Start of Task input

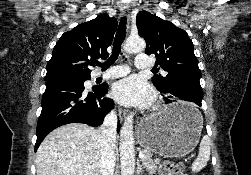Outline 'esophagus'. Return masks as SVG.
<instances>
[{
  "label": "esophagus",
  "instance_id": "34e87169",
  "mask_svg": "<svg viewBox=\"0 0 251 175\" xmlns=\"http://www.w3.org/2000/svg\"><path fill=\"white\" fill-rule=\"evenodd\" d=\"M122 10L124 11V8H122ZM123 14H125V12H123ZM126 116H127V111L123 110V109H120L119 110V117H120V119L122 120V119L126 118Z\"/></svg>",
  "mask_w": 251,
  "mask_h": 175
}]
</instances>
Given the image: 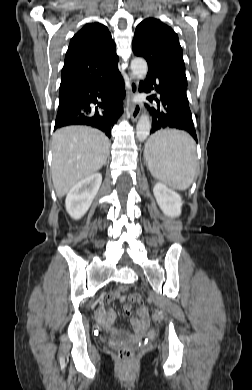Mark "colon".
Here are the masks:
<instances>
[{"label": "colon", "instance_id": "1", "mask_svg": "<svg viewBox=\"0 0 252 390\" xmlns=\"http://www.w3.org/2000/svg\"><path fill=\"white\" fill-rule=\"evenodd\" d=\"M121 290H124V288H122ZM130 298L133 301L140 300V296L138 294H132ZM134 355H135V348L131 345H123L117 351V357L121 363H128L132 361Z\"/></svg>", "mask_w": 252, "mask_h": 390}]
</instances>
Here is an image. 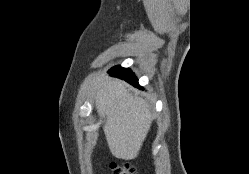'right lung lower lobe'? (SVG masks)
Returning a JSON list of instances; mask_svg holds the SVG:
<instances>
[{"instance_id":"obj_1","label":"right lung lower lobe","mask_w":249,"mask_h":174,"mask_svg":"<svg viewBox=\"0 0 249 174\" xmlns=\"http://www.w3.org/2000/svg\"><path fill=\"white\" fill-rule=\"evenodd\" d=\"M108 73L111 76L118 77L120 79L127 81L128 83L132 84L135 87L139 86L137 78L135 77L134 73L129 68H122L120 66H115V67H112L108 71ZM140 89L142 88L140 87Z\"/></svg>"}]
</instances>
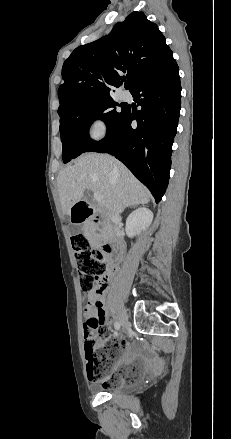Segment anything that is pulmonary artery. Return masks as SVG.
Listing matches in <instances>:
<instances>
[{
  "instance_id": "e3ab8cb5",
  "label": "pulmonary artery",
  "mask_w": 231,
  "mask_h": 439,
  "mask_svg": "<svg viewBox=\"0 0 231 439\" xmlns=\"http://www.w3.org/2000/svg\"><path fill=\"white\" fill-rule=\"evenodd\" d=\"M120 97H121L122 100H124V101H128V100L131 99V94H130L129 91H127V90H123V91H121V93H120Z\"/></svg>"
}]
</instances>
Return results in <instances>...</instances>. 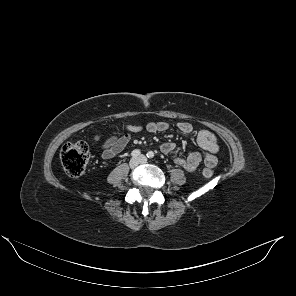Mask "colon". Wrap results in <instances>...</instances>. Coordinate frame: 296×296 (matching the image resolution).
I'll list each match as a JSON object with an SVG mask.
<instances>
[{
	"label": "colon",
	"instance_id": "colon-1",
	"mask_svg": "<svg viewBox=\"0 0 296 296\" xmlns=\"http://www.w3.org/2000/svg\"><path fill=\"white\" fill-rule=\"evenodd\" d=\"M90 157V150L84 141H72L66 143L60 152V160L64 170L69 176L81 175L87 166ZM214 173L213 167L206 166L203 175L210 177Z\"/></svg>",
	"mask_w": 296,
	"mask_h": 296
}]
</instances>
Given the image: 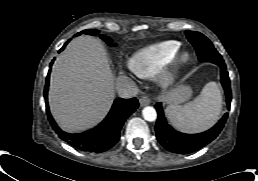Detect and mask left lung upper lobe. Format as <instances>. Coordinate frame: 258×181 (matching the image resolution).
I'll return each instance as SVG.
<instances>
[{"mask_svg": "<svg viewBox=\"0 0 258 181\" xmlns=\"http://www.w3.org/2000/svg\"><path fill=\"white\" fill-rule=\"evenodd\" d=\"M185 33L190 43L194 46L200 61H209L217 65L224 63L221 55L207 37L195 31H186Z\"/></svg>", "mask_w": 258, "mask_h": 181, "instance_id": "left-lung-upper-lobe-1", "label": "left lung upper lobe"}]
</instances>
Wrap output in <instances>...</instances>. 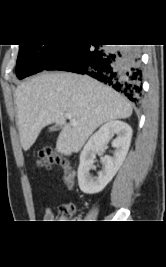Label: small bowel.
Instances as JSON below:
<instances>
[{
    "mask_svg": "<svg viewBox=\"0 0 166 267\" xmlns=\"http://www.w3.org/2000/svg\"><path fill=\"white\" fill-rule=\"evenodd\" d=\"M68 186H73V182L69 183ZM44 222H53L55 220V215L50 208H47L43 216Z\"/></svg>",
    "mask_w": 166,
    "mask_h": 267,
    "instance_id": "1",
    "label": "small bowel"
}]
</instances>
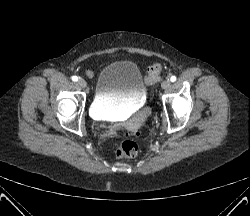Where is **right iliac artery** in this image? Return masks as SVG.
I'll return each mask as SVG.
<instances>
[{
  "mask_svg": "<svg viewBox=\"0 0 250 216\" xmlns=\"http://www.w3.org/2000/svg\"><path fill=\"white\" fill-rule=\"evenodd\" d=\"M72 80L76 82V81H78V77L77 76H72Z\"/></svg>",
  "mask_w": 250,
  "mask_h": 216,
  "instance_id": "82829eb1",
  "label": "right iliac artery"
}]
</instances>
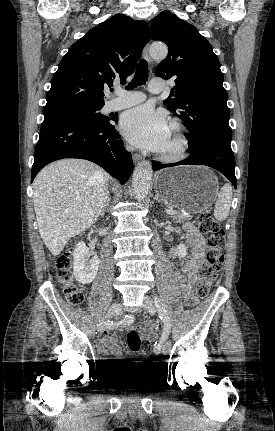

End of Task input

Your task is to retype the lines running from the one that contains "Where is **right" through the end of the records, and nothing else. Pictures are not part of the copy.

Where is **right iliac artery** in this image? Return masks as SVG.
I'll return each mask as SVG.
<instances>
[{
  "mask_svg": "<svg viewBox=\"0 0 250 216\" xmlns=\"http://www.w3.org/2000/svg\"><path fill=\"white\" fill-rule=\"evenodd\" d=\"M72 80L76 82V81H78V77L77 76H72Z\"/></svg>",
  "mask_w": 250,
  "mask_h": 216,
  "instance_id": "82829eb1",
  "label": "right iliac artery"
}]
</instances>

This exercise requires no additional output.